Brigham and Women’s Hospital Opens “Inside Story” to the Public
If you are curious about the mise en scène at Boston’s legendary Peter Bent Brigham Hospital during the war years of the 1940s, its transplant breakthroughs of the 1950s, its merger dreams of the 1960s, its spreading out and spreading up through the 1970s, or its post-merger incarnation as the Brigham and Women’s Hospital, in the 1980s and 1990s, then click the links above or these (Brigham Bulletin, Inside AHC, Inside Brigham and Women’s, Inside BWH, BWH Bulletin) and have a poke around the historic staff newsletters.
Thanks to the support of the BWH Medical Library, the third and final phase of the BWH Archives Newsletter Digitization Project is complete. The Brigham and Women’s Hospital inside story—every year from 1943 through 1999*—is now online and fully searchable.
Exclusively for employees, the newsletters, produced by the Public Relations office about the people, projects, and accomplishments of the hospital, were written in a more intimate style than its other, official publications.
Found in the newsletters—some fun facts and firsts that you probably didn’t know:
- The original shop at the Brigham was opened by the Friends of the Brigham in 1944. They sold magazines, candy, toiletries—and tobacco.

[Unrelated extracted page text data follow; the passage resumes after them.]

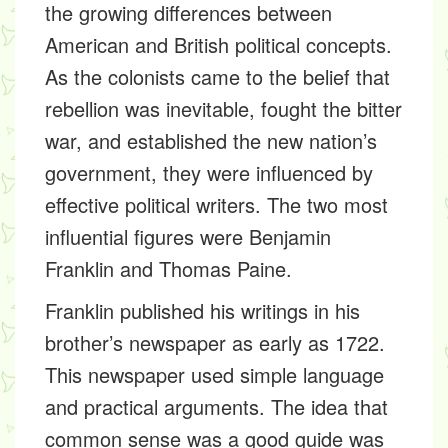
the growing differences between
American and British political concepts.
As the colonists came to the belief that
rebellion was inevitable, fought the bitter
war, and established the new nation’s
government, they were influenced by
effective political writers. The two most
influential figures were Benjamin
Franklin and Thomas Paine.
Franklin published his writings in his
brother’s newspaper as early as 1722.
This newspaper used simple language
and practical arguments. The idea that
common sense was a good guide was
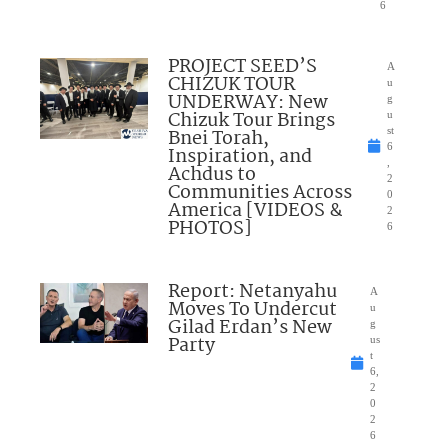
6
PROJECT SEED’S
A
CHIZUK TOUR
u
UNDERWAY: New
g
Chizuk Tour Brings
u
Bnei Torah,
st
6
Inspiration, and
,
Achdus to
2
Communities Across
0
America [VIDEOS &
2
PHOTOS]
6
Report: Netanyahu
A
Moves To Undercut
u
Gilad Erdan’s New
g
Party
us
t
6,
2
0
2
6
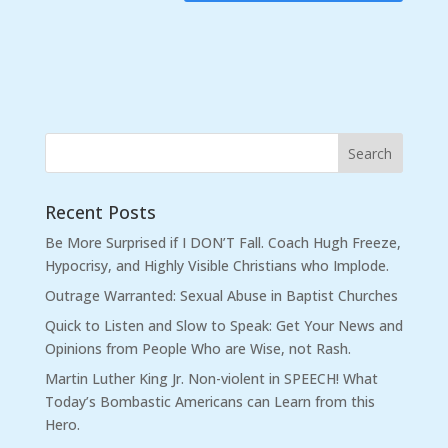
Recent Posts
Be More Surprised if I DON’T Fall. Coach Hugh Freeze,
Hypocrisy, and Highly Visible Christians who Implode.
Outrage Warranted: Sexual Abuse in Baptist Churches
Quick to Listen and Slow to Speak: Get Your News and
Opinions from People Who are Wise, not Rash.
Martin Luther King Jr. Non-violent in SPEECH! What
Today’s Bombastic Americans can Learn from this
Hero.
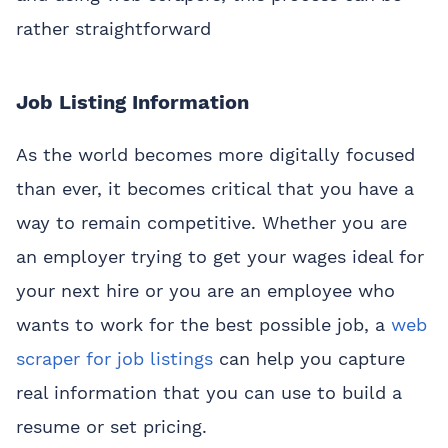
rather straightforward
Job Listing Information
As the world becomes more digitally focused
than ever, it becomes critical that you have a
way to remain competitive. Whether you are
an employer trying to get your wages ideal for
your next hire or you are an employee who
wants to work for the best possible job, a
web
scraper for job listings
can help you capture
real information that you can use to build a
resume or set pricing.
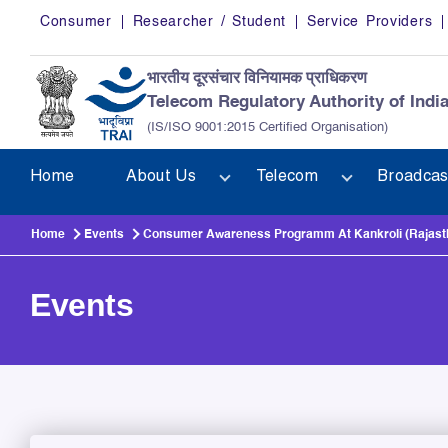
Skip to main content
Consumer
Researcher / Student
Service Providers
भारतीय दूरसंचार विनियामक प्राधिकरण
Telecom Regulatory Authority of Indi
(IS/ISO 9001:2015 Certified Organisation)
Home
About Us
Telecom
Broadcas
Home
Events
Consumer Awareness Programm At Kankroli (Rajast
Events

- In May of 1954, a Biophysics Research Laboratory opened at the Peter Bent Brigham Hospital, the first of its kind in a hospital setting.

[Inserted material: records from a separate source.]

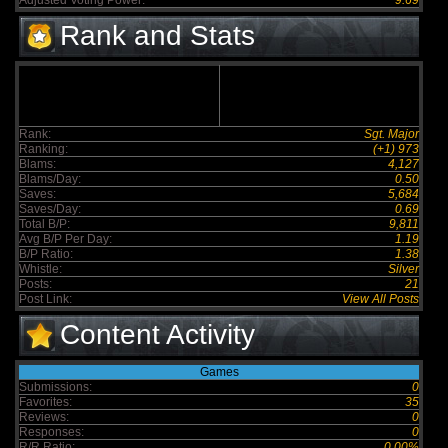
Adjusted Voting Power:
9.69
Rank and Stats
Rank:
Sgt. Major
Ranking:
(+1) 973
Blams:
4,127
Blams/Day:
0.50
Saves:
5,684
Saves/Day:
0.69
Total B/P:
9,811
Avg B/P Per Day:
1.19
B/P Ratio:
1.38
Whistle:
Silver
Posts:
21
Post Link:
View All Posts
Content Activity
Games
Submissions:
0
Favorites:
35
Reviews:
0
Responses:
0
R/R Ratio:
0.00%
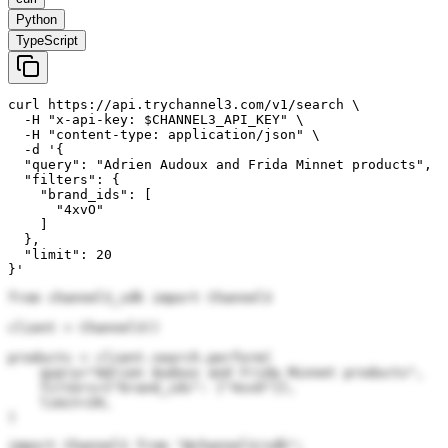
Python
TypeScript
curl https://api.trychannel3.com/v1/search \

  -H "x-api-key: $CHANNEL3_API_KEY" \

  -H "content-type: application/json" \

  -d '{

  "query": "Adrien Audoux and Frida Minnet products",

  "filters": {

    "brand_ids": [

      "4xvO"

    ]

  },

  "limit": 20

}'
from channel3_sdk import Channel3

client = Channel3()

products = client.search.perform(

    query="Adrien Audoux and Frida Minnet products",

    filters={"brand_ids": ["4xvO"]},

    limit=20,

)
import Channel3 from "@channel3/sdk";
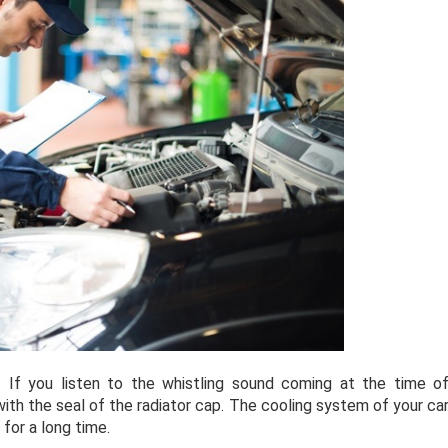
: If you listen to the whistling sound coming at the time o
 with the seal of the radiator cap. The cooling system of your ca
 for a long time.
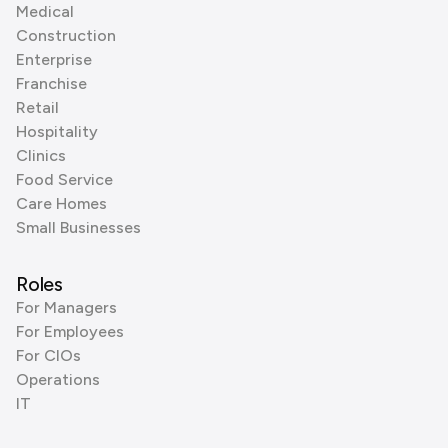
Medical
Construction
Enterprise
Franchise
Retail
Hospitality
Clinics
Food Service
Care Homes
Small Businesses
Roles
For Managers
For Employees
For CIOs
Operations
IT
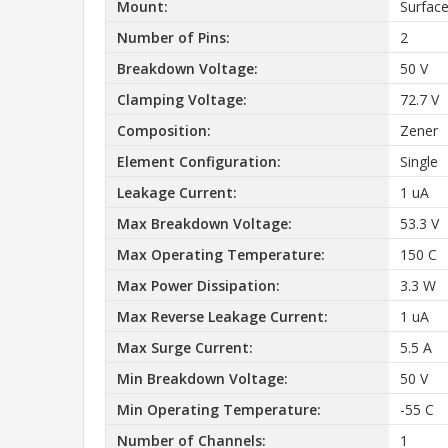
Mount:
Surfac
Number of Pins:
2
Breakdown Voltage:
50 V
Clamping Voltage:
72.7 V
Composition:
Zener
Element Configuration:
Single
Leakage Current:
1 uA
Max Breakdown Voltage:
53.3 V
Max Operating Temperature:
150 C
Max Power Dissipation:
3.3 W
Max Reverse Leakage Current:
1 uA
Max Surge Current:
5.5 A
Min Breakdown Voltage:
50 V
Min Operating Temperature:
-55 C
Number of Channels:
1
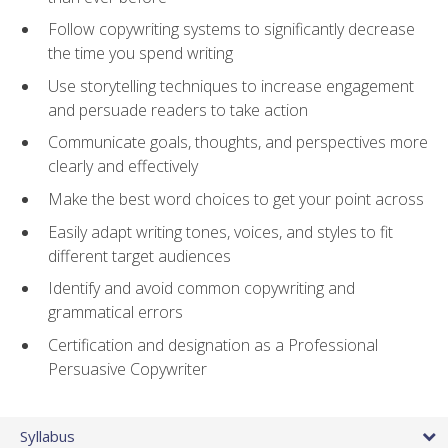
Follow copywriting systems to significantly decrease
the time you spend writing
Use storytelling techniques to increase engagement
and persuade readers to take action
Communicate goals, thoughts, and perspectives more
clearly and effectively
Make the best word choices to get your point across
Easily adapt writing tones, voices, and styles to fit
different target audiences
Identify and avoid common copywriting and
grammatical errors
Certification and designation as a Professional
Persuasive Copywriter
Syllabus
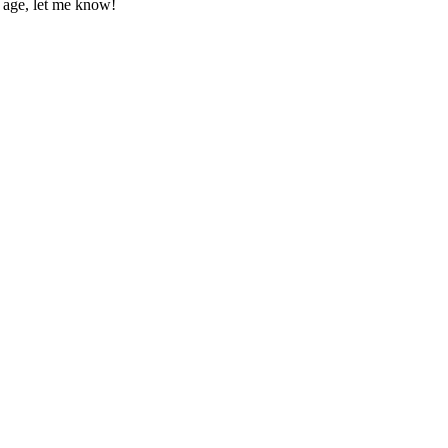
p age, let me know!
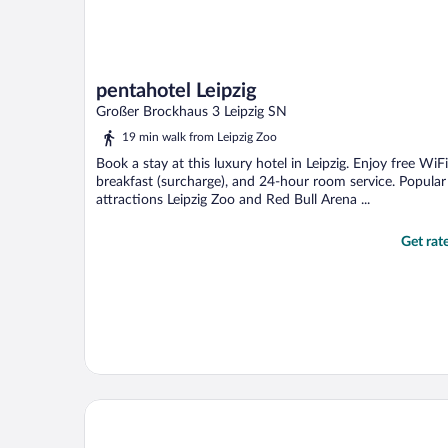
pentahotel Leipzig
Großer Brockhaus 3 Leipzig SN
19 min walk from Leipzig Zoo
Book a stay at this luxury hotel in Leipzig. Enjoy free WiFi
breakfast (surcharge), and 24-hour room service. Popular
attractions Leipzig Zoo and Red Bull Arena ...
Get rat
H2 Hotel Leipzig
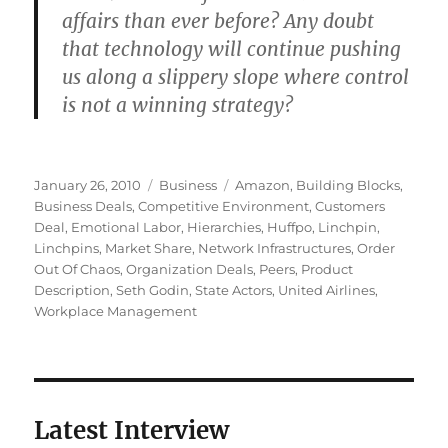
affairs than ever before? Any doubt
that technology will continue pushing
us along a slippery slope where control
is not a winning strategy?
Posted
Categories
Tags
January 26, 2010
Business
Amazon
,
Building Blocks
,
on
Business Deals
,
Competitive Environment
,
Customers
Deal
,
Emotional Labor
,
Hierarchies
,
Huffpo
,
Linchpin
,
Linchpins
,
Market Share
,
Network Infrastructures
,
Order
Out Of Chaos
,
Organization Deals
,
Peers
,
Product
Description
,
Seth Godin
,
State Actors
,
United Airlines
,
Workplace Management
Latest Interview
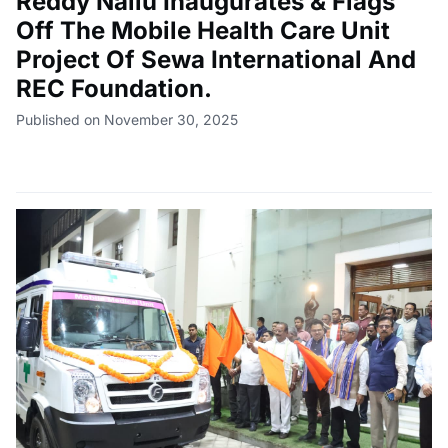
Reddy Nallu Inaugurates & Flags
Off The Mobile Health Care Unit
Project Of Sewa International And
REC Foundation.
Published on November 30, 2025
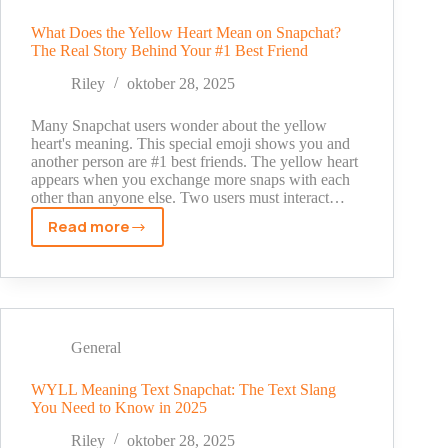
Real
Meaning
What Does the Yellow Heart Mean on Snapchat?
The Real Story Behind Your #1 Best Friend
Explained
[2025
Riley
oktober 28, 2025
Guide]
Many Snapchat users wonder about the yellow
heart's meaning. This special emoji shows you and
another person are #1 best friends. The yellow heart
appears when you exchange more snaps with each
other than anyone else. Two users must interact…
Read more
What
Does
the
Yellow
Heart
Mean
General
on
Snapchat?
WYLL Meaning Text Snapchat: The Text Slang
You Need to Know in 2025
The
Real
Riley
oktober 28, 2025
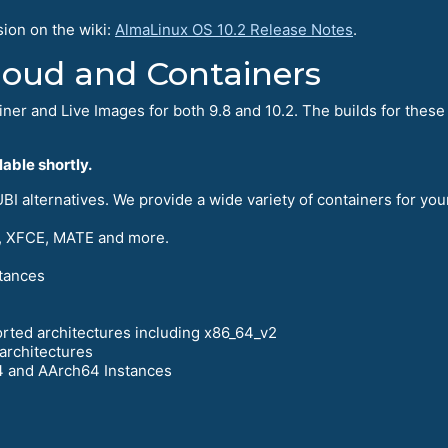
sion on the wiki:
AlmaLinux OS 10.2 Release Notes
.
Cloud and Containers
iner and Live Images for both 9.8 and 10.2. The builds for these 
able shortly.
I alternatives. We provide a wide variety of containers for you
 XFCE, MATE and more.
tances
orted architectures including x86_64_v2
architectures
4 and AArch64 Instances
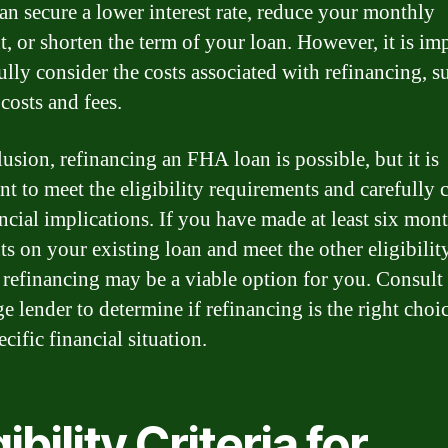
can secure a lower interest rate, reduce your monthly
, or shorten the term of your loan. However, it is im
ully consider the costs associated with refinancing, s
costs and fees.
lusion, refinancing an FHA loan is possible, but it is
nt to meet the eligibility requirements and carefully 
ancial implications. If you have made at least six mon
s on your existing loan and meet the other eligibilit
a, refinancing may be a viable option for you. Consult
e lender to determine if refinancing is the right choic
cific financial situation.
gibility Criteria for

- Volunteers wheeled carts stocked with library books and magazines around the hospital for patients to freely choose from, throughout the 1950s. In 1958, the Institute for Contemporary Art added the “Art Cart” which supplied a choice of framed art prints for patients to use for personal enjoyment during their hospital stay.
- Dr. Victoria Maxwell Cass was the acting Director of the Peter Bent Brigham Hospital from 1957-1958. She had been Associate Director since 1952.
- In 1960, televisions and radios were added to patients’ rooms.
- King Saud of Saudi Arabia came to the Brigham for treatment in 1961. His large entourage, including his wives, were given rooms at the hospital so they could stay close to his highness.
- In 1967 the annual stipend for interns was raised from $3200 to $6000.
- An architect’s early concept design for the hospital called for four short towers clustered around a core (1969) as opposed to the one tall tower that was finally built (1980).
- The Robert B. Brigham division of the newly merged hospitals started patient registration and billing with computers in 1979.
- Did you know that the separation of infectious waste for disposal from hospitals was a new idea in the mid-1980s? Before that all medical waste went into landfills.
- It was 1987 when the then new technology “Magnetic Resonance Imaging” was first put into clinical practice at BWH.
- The first lung transplant in Massachusetts was performed at BWH in 1990.
- A 1993 story reported that all babies born around the holidays were sent home from the hospital as little “stocking stuffers”—inside handmade Christmas stockings. This had been an OB tradition since 1980.
- Ten years ago, BWH began performing DNA-based genetic testing in-house instead of purchasing testing from external labs.
- BWH started bilingual phone answering in 1995.
- In 1996, BWH got its own helicopter landing pad.
- Astronaut and US senator John Glenn, then age 77, came to BWH’s sleep lab for tests prior to his return to space aboard the shuttle Discovery, in 1998.
What interesting things can you discover in the newsletter archive?
*The BWH Bulletin has been published online since 2000. The digitized paper collection, 1943–1999, will always be available via Hollis, the Harvard Library catalog and via links on the BWH Archives page on the Countway Library site.